- _ASSIGNMENT_:
What you return should be only the lines in the entries below between the one holding "Rutger Engel" and the one holding "В их необходимости, временами", ends included, with every picture left out.

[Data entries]

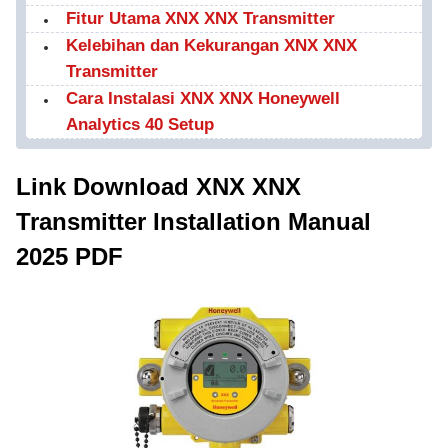
Fitur Utama XNX XNX Transmitter
Kelebihan dan Kekurangan XNX XNX
Transmitter
Cara Instalasi XNX XNX Honeywell
Analytics 40 Setup
Link Download XNX XNX
Transmitter Installation Manual
2025 PDF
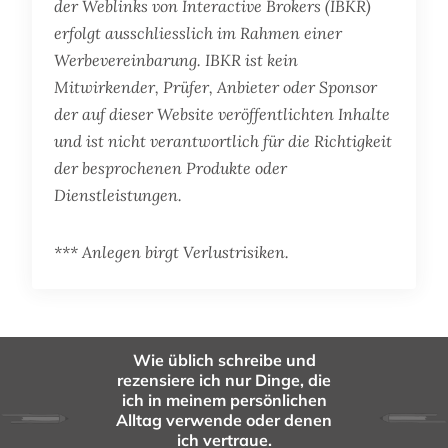
der Weblinks von Interactive Brokers (IBKR)
erfolgt ausschliesslich im Rahmen einer
Werbevereinbarung. IBKR ist kein
Mitwirkender, Prüfer, Anbieter oder Sponsor
der auf dieser Website veröffentlichten Inhalte
und ist nicht verantwortlich für die Richtigkeit
der besprochenen Produkte oder
Dienstleistungen.
*** Anlegen birgt Verlustrisiken.
Wie üblich schreibe und
rezensiere ich nur Dinge, die
ich in meinem persönlichen
Alltag verwende oder denen
ich vertraue.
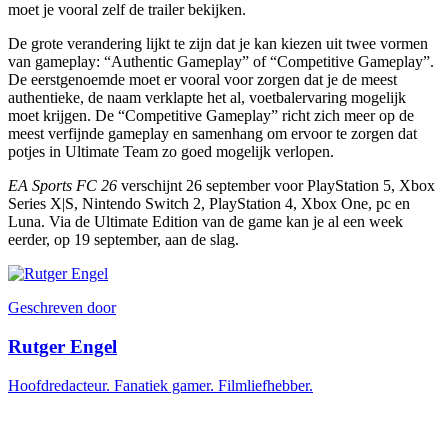
moet je vooral zelf de trailer bekijken.
De grote verandering lijkt te zijn dat je kan kiezen uit twee vormen
van gameplay: “Authentic Gameplay” of “Competitive Gameplay”.
De eerstgenoemde moet er vooral voor zorgen dat je de meest
authentieke, de naam verklapte het al, voetbalervaring mogelijk
moet krijgen. De “Competitive Gameplay” richt zich meer op de
meest verfijnde gameplay en samenhang om ervoor te zorgen dat
potjes in Ultimate Team zo goed mogelijk verlopen.
EA Sports FC 26
verschijnt 26 september voor PlayStation 5, Xbox
Series X|S, Nintendo Switch 2, PlayStation 4, Xbox One, pc en
Luna. Via de Ultimate Edition van de game kan je al een week
eerder, op 19 september, aan de slag.
Geschreven door
Rutger Engel
Hoofdredacteur. Fanatiek gamer. Filmliefhebber.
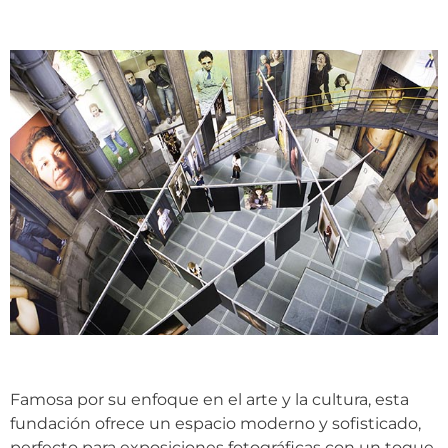
Famosa por su enfoque en el arte y la cultura, esta
fundación ofrece un espacio moderno y sofisticado,
perfecto para exposiciones fotográficas con un toque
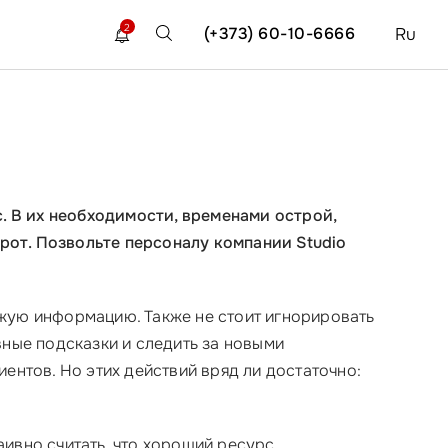
2
(+373) 60-10-6666
Ru
 В их необходимости, временами острой,
орот. Позвольте персоналу компании Studio
ежую информацию. Также не стоит игнорировать
вные подсказки и следить за новыми
ентов. Но этих действий вряд ли достаточно:
Наивно считать, что хороший ресурс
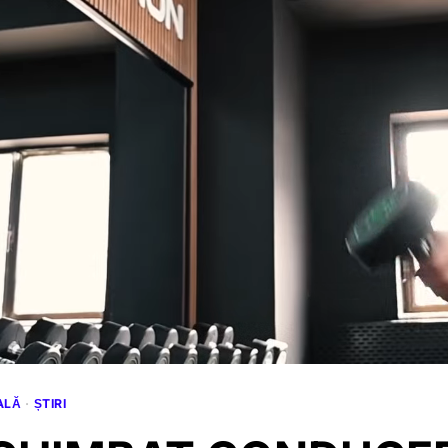
ALĂ
·
ȘTIRI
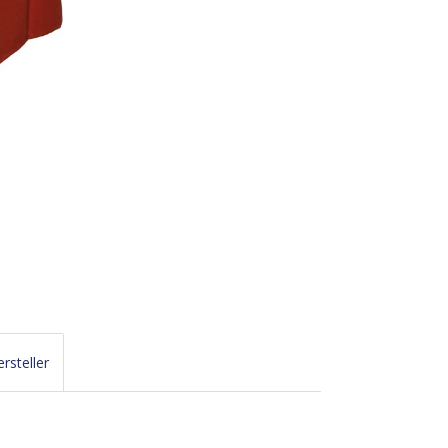
rsteller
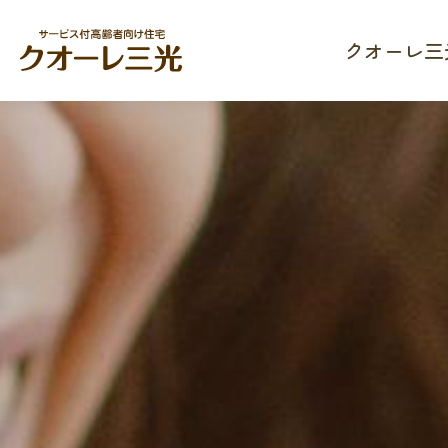
クオーレ三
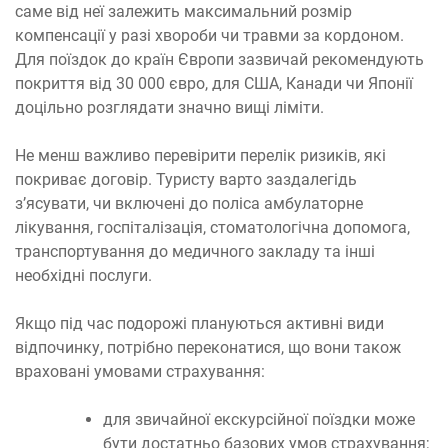
саме від неї залежить максимальний розмір
компенсації у разі хвороби чи травми за кордоном.
Для поїздок до країн Європи зазвичай рекомендують
покриття від 30 000 євро, для США, Канади чи Японії
доцільно розглядати значно вищі ліміти.
Не менш важливо перевірити перелік ризиків, які
покриває договір. Туристу варто заздалегідь
з’ясувати, чи включені до поліса амбулаторне
лікування, госпіталізація, стоматологічна допомога,
транспортування до медичного закладу та інші
необхідні послуги.
Якщо під час подорожі плануються активні види
відпочинку, потрібно переконатися, що вони також
враховані умовами страхування:
для звичайної екскурсійної поїздки може
бути достатньо базових умов страхування;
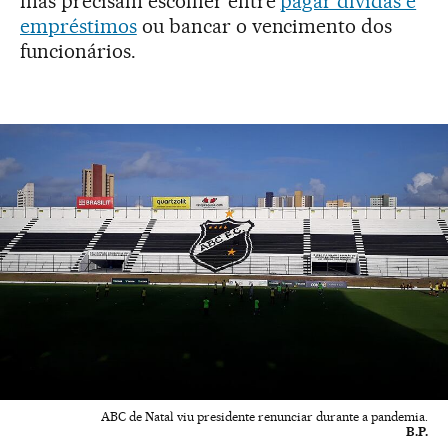
mas precisam escolher entre
pagar dívidas e
empréstimos
ou bancar o vencimento dos
funcionários.
ABC de Natal viu presidente renunciar durante a pandemia.
B.P.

- _RESPONSE AREA_:
Rutger Engel
Hoofdredacteur. Fanatiek gamer. Filmliefhebber.
Famosa por su enfoque en el arte y la cultura, esta
fundación ofrece un espacio moderno y sofisticado,
perfecto para exposiciones fotográficas con un toque
2
(+373) 60-10-6666
Ru
 В их необходимости, временами острой,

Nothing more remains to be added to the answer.